Iris Chan, director of marketing, APAC at Seismic agreed.  “Even as we had to re-prioritize our marketing budgets to deal with the ‘new normal,’ one line item that I kept steady was for my ABM program,” Chan said. “I believe, now more than ever, that relevant and personalized engagement is key to my buyers and customers.”

Some companies, like Twilio and UiPath, are taking a completely different route and focusing not on business mitigation first, but on how they can add value to their community. Twilio’s Su-Ren Neo, head of marketing, APAC and Japan, shared that the company prioritized the safety of their employees and community first. Twilio has set “serve” as its current focus, providing tools and information to support customers, and through its Impact Access program to support nonprofits, social enterprises, volunteer groups, and companies working on communications for public benefit in response to COVID-19 with free credits. 

Rajesh Kumar, vice president of marketing for India and SAARC at UiPath, and his team took the lead in creating a virtual crisis management taskforce of cross-functional leaders to ensure they were orchestrating a comprehensive crisis response for the organization. The taskforce is divided into three workstreams: one serves the broader community across government, healthcare, and non-governmental organizations, another serves UiPath employees, and the last serves customers and the partner ecosystem. These workstreams provided UiPath technology for community service on a complimentary basis, initiatives for employee productivity and well-being, and facilitated business continuity for customers. “At UiPath, we believe in keeping the brand authentic, contextual, and connected. Our priority is adding value to the community in these unprecedented times,” Kumar explained.

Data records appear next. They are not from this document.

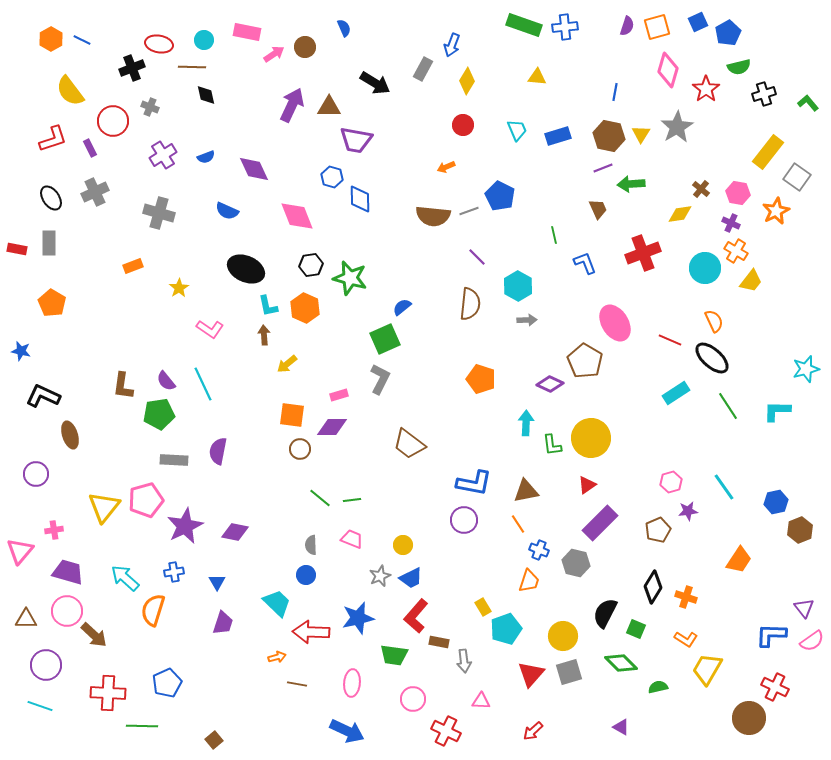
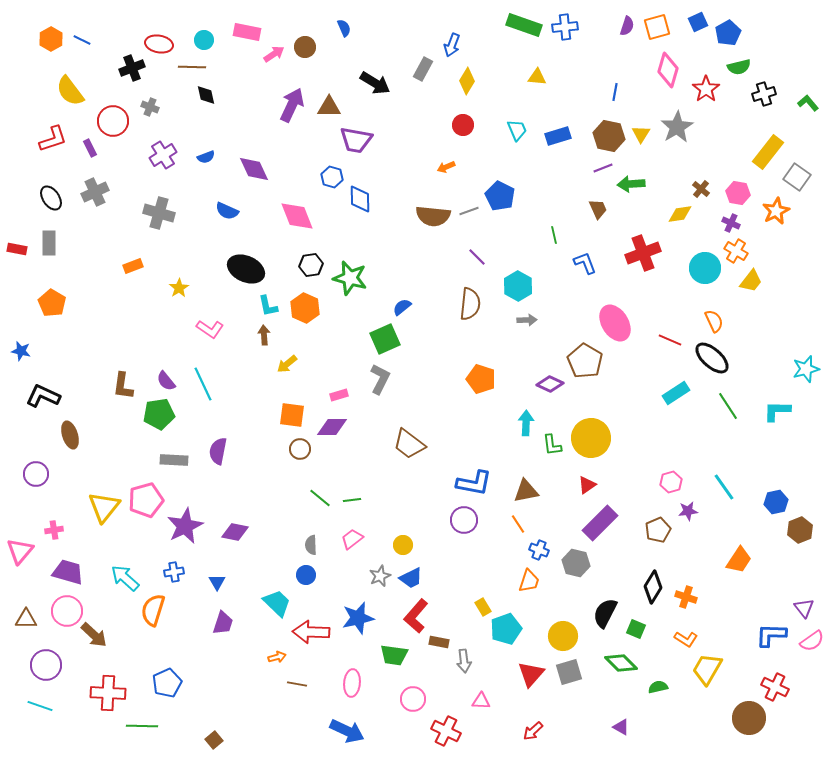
pink trapezoid at (352, 539): rotated 60 degrees counterclockwise
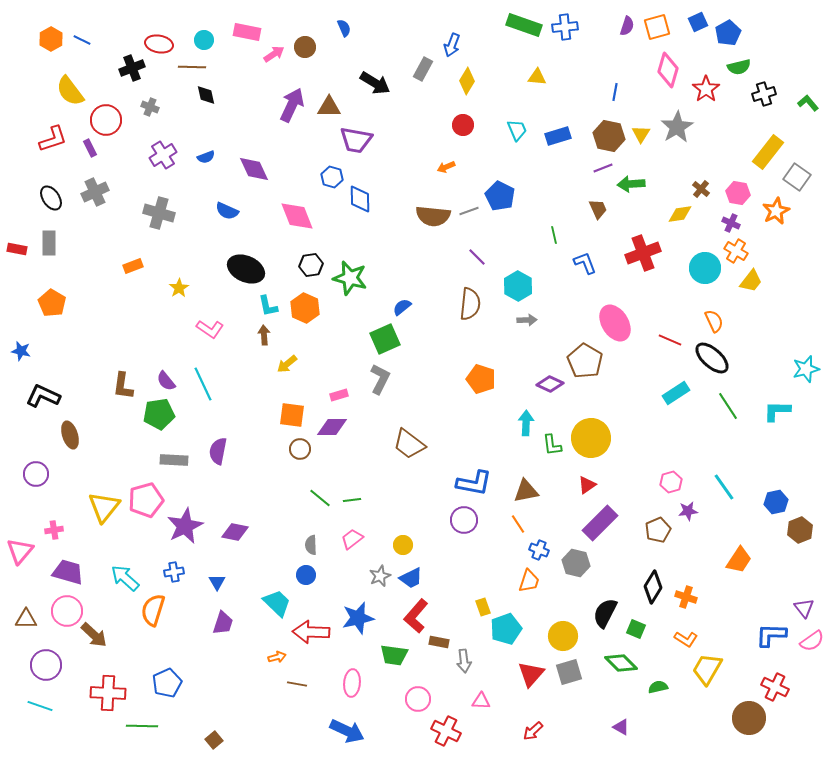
red circle at (113, 121): moved 7 px left, 1 px up
yellow rectangle at (483, 607): rotated 12 degrees clockwise
pink circle at (413, 699): moved 5 px right
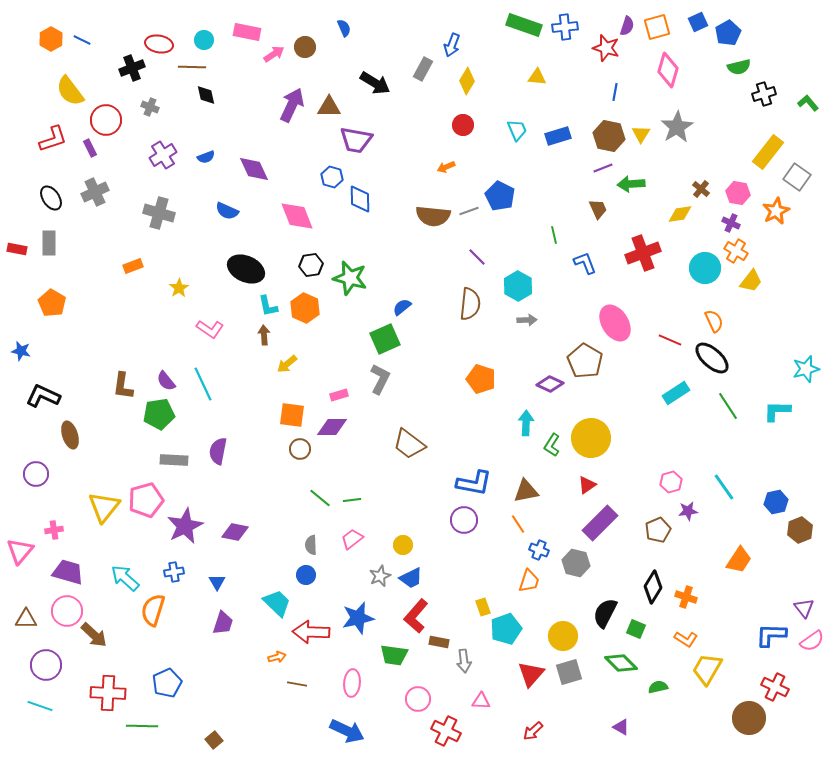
red star at (706, 89): moved 100 px left, 41 px up; rotated 20 degrees counterclockwise
green L-shape at (552, 445): rotated 40 degrees clockwise
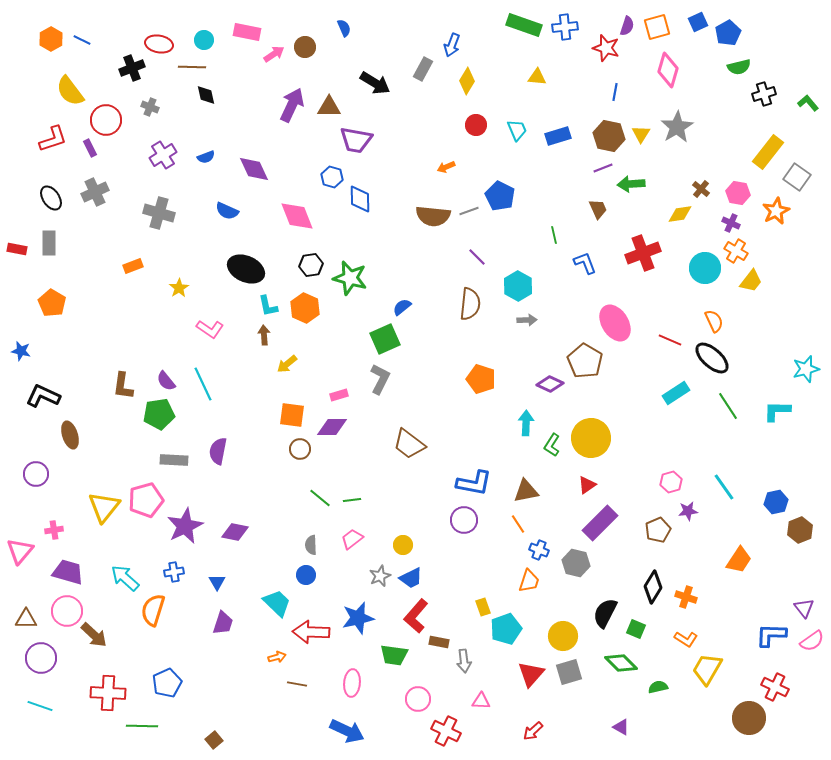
red circle at (463, 125): moved 13 px right
purple circle at (46, 665): moved 5 px left, 7 px up
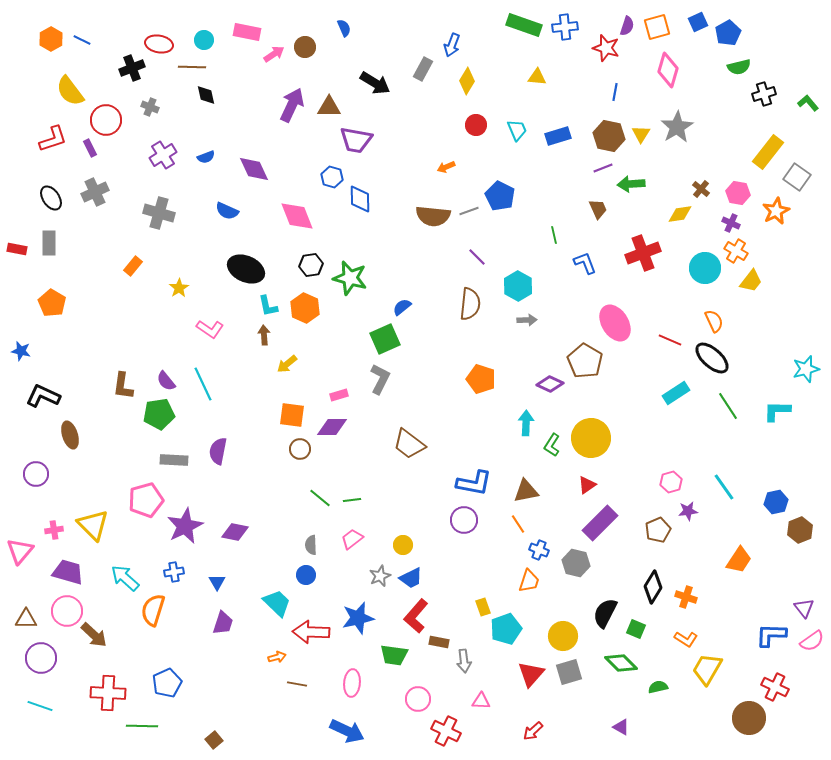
orange rectangle at (133, 266): rotated 30 degrees counterclockwise
yellow triangle at (104, 507): moved 11 px left, 18 px down; rotated 24 degrees counterclockwise
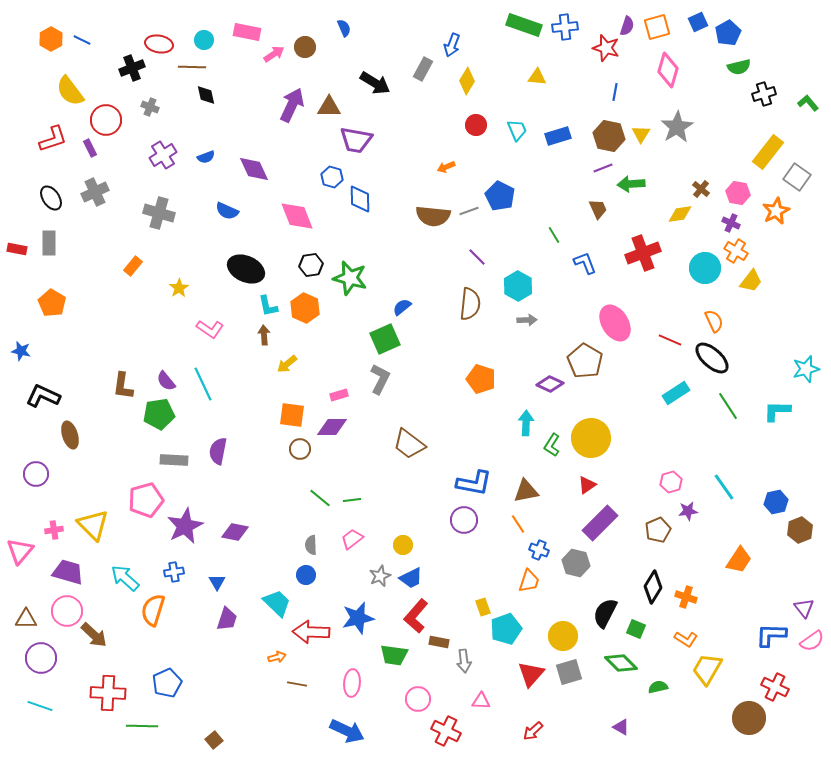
green line at (554, 235): rotated 18 degrees counterclockwise
purple trapezoid at (223, 623): moved 4 px right, 4 px up
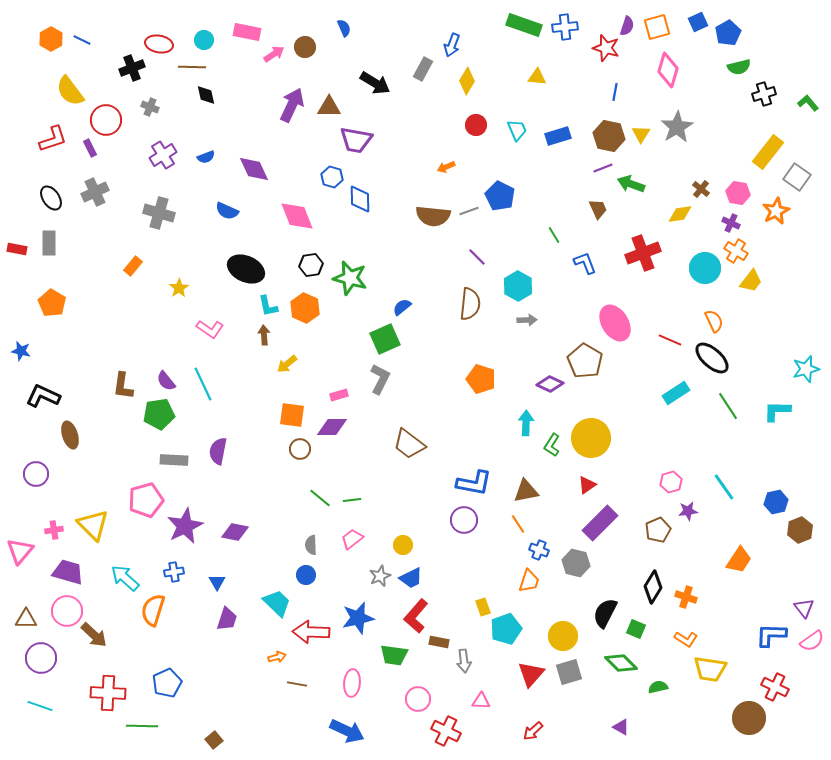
green arrow at (631, 184): rotated 24 degrees clockwise
yellow trapezoid at (707, 669): moved 3 px right; rotated 112 degrees counterclockwise
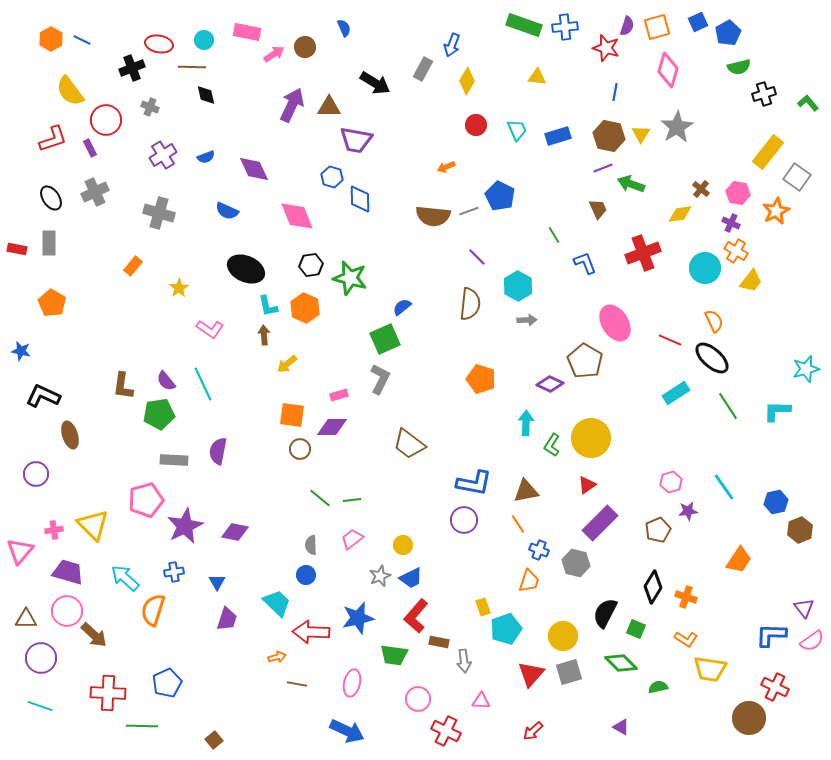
pink ellipse at (352, 683): rotated 8 degrees clockwise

So, what can the rest of the world’s marketing leaders learn from marketing leaders in APAC? Oracle’s Dramalis sums it up very nicely, “Be agile and dynamic in planning. Scrutinize your marketing mix and balance it well. Get very focused and specific in your buyer personas. And get your infrastructure under control — be it your technology, processes, workflow, or data. Take this opportunity to open your eyes to the gaps in skill set within your team and upskill them.”